4. Concevoir des parcours adaptés à différents profils de femmes
Plutôt que des services isolés, la coalition vise à établir des parcours progressifs d’inclusion financière pour divers segments de femmes. Ces parcours intègrent différentes étapes qui, au fil du temps, renforcent les capacités, l’intérêt et la confiance des femmes. Ils combinent des actions du secteur financier (ex : ouverture de compte, produits d’épargne adaptés, services en agence) et d’autres secteurs (ex : intégrer l’ouverture de compte lors de l’embauche, former les entrepreneures à séparer dépenses professionnelles et personnelles, aider les commerçants à accepter les paiements numériques).

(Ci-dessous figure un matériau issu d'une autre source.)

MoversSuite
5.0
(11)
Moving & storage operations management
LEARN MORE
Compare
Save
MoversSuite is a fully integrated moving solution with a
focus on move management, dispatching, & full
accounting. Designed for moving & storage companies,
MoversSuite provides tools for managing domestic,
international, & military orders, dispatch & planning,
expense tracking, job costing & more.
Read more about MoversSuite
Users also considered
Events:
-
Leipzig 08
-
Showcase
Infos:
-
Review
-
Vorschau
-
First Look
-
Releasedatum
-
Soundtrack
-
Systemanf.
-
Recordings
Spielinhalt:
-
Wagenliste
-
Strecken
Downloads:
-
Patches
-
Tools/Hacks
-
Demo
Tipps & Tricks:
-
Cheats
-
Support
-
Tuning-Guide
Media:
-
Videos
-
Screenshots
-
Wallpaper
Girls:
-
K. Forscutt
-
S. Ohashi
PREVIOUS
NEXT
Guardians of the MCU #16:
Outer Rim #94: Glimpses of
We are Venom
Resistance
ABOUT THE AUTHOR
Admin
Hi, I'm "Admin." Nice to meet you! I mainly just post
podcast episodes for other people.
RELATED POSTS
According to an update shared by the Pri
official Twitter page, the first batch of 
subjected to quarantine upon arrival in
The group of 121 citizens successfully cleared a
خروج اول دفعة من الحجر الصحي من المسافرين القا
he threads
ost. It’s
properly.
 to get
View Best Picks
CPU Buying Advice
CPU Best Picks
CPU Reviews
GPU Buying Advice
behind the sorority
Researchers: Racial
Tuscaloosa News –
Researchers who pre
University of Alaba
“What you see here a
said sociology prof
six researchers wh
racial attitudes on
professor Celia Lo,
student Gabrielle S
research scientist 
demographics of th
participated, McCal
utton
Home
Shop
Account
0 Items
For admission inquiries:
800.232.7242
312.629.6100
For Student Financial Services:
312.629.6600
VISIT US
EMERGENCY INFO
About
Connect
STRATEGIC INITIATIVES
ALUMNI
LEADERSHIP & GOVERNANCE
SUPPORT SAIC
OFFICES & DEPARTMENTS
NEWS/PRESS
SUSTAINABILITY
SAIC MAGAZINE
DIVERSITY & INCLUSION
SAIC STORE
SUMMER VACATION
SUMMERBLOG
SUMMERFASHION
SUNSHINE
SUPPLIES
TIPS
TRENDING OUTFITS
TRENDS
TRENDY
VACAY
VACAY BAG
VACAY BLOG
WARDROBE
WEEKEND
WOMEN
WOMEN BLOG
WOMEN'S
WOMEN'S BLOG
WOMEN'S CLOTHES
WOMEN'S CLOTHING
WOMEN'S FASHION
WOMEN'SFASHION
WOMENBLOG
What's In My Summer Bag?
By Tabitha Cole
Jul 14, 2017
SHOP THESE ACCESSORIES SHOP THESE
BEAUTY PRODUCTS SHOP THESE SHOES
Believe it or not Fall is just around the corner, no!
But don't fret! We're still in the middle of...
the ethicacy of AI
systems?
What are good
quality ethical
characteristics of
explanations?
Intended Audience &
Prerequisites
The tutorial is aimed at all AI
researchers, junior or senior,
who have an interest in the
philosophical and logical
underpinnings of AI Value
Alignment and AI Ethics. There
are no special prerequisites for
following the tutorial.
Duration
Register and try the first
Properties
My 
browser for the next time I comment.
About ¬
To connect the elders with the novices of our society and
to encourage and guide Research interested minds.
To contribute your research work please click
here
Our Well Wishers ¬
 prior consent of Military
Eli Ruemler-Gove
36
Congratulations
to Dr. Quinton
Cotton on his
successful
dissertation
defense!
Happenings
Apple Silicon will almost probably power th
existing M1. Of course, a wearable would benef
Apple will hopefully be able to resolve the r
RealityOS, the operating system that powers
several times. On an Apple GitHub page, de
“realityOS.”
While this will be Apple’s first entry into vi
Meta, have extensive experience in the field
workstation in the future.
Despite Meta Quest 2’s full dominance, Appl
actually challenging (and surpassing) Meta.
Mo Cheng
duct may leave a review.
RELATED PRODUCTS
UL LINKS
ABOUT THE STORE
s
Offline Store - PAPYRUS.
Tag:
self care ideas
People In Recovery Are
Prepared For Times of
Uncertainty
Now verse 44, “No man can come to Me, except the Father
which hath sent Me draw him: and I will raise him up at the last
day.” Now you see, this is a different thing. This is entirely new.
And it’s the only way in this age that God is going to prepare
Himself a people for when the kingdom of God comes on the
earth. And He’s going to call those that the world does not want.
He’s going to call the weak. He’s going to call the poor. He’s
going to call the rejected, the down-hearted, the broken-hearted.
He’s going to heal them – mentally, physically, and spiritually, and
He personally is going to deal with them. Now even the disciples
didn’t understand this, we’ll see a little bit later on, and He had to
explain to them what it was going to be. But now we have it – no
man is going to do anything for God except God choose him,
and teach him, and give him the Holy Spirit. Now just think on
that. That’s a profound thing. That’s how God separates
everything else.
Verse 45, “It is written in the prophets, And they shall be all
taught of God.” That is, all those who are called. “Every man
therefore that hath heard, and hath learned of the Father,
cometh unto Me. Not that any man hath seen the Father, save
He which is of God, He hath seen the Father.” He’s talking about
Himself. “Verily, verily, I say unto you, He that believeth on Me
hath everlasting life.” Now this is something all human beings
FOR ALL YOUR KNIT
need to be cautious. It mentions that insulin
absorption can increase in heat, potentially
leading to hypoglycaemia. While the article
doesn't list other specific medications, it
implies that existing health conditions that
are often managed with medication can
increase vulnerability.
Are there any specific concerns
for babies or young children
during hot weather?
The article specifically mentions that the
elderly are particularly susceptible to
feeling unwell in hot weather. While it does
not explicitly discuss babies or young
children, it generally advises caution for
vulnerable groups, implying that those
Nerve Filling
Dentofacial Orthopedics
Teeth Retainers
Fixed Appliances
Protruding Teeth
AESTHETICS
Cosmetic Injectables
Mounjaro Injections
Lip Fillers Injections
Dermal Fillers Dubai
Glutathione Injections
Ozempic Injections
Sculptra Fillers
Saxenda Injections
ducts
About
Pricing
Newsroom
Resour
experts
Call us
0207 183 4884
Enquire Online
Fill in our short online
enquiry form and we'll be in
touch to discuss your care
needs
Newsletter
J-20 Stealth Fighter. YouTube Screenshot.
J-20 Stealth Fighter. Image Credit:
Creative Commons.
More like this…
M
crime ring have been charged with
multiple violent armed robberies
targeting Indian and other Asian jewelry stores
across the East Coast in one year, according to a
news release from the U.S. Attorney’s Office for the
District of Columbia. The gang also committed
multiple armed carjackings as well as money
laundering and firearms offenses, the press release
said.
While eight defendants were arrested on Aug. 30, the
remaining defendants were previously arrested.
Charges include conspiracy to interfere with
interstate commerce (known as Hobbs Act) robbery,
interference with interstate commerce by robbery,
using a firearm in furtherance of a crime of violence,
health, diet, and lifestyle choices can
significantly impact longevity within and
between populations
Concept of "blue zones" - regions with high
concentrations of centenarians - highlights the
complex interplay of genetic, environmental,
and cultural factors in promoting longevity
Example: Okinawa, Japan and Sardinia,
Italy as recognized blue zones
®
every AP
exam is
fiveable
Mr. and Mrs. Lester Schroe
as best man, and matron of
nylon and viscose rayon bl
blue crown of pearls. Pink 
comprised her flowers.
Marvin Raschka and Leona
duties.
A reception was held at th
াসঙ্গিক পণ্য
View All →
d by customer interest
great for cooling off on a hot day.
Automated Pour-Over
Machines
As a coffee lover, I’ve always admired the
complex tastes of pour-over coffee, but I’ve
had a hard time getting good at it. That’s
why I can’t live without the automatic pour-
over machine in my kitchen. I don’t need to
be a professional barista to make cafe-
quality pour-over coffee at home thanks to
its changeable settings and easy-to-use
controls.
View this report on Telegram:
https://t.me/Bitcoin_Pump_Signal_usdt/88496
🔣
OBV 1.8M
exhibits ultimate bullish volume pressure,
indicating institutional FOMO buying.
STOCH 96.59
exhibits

En identifiant les étapes nécessaires et en accompagnant les femmes tout au long du parcours, les institutions pourront proposer des solutions plus adaptées et efficaces.
5. Coordonner la coalition et maintenir la dynamique
Le CGAP assurera la coordination de la coalition, au moins pendant la première année. Il suivra les avancées, appuiera les membres et veillera à maintenir la dynamique entre les réunions. Il aidera aussi à identifier les besoins de financement et à chercher les ressources nécessaires. Les partenaires de développement seront associés dès le début, avec des points réguliers et des modes de collaboration clairs.
Des efforts cloisonnés à la mise à l’échelle : vers un changement systémique
La transformation du secteur financier pour répondre aux besoins des femmes ne peut reposer uniquement sur les institutions financières. Elle exige un effort coordonné à différents niveaux du secteur, en synergie avec d’autres secteurs, ainsi qu’un apprentissage et des expérimentations continus, impliquant ainsi une responsabilité partagée.
En fixant des objectifs ambitieux pour toucher davantage de femmes, en réunissant des acteurs divers autour d’une vision commune, la coalition pour l’inclusion financière des femmes au Maroc pourrait devenir une référence pour la réduction des écarts de genre dans la finance. Dans les prochains mois, nous partagerons des retours d’expérience sur cette nouvelle initiative.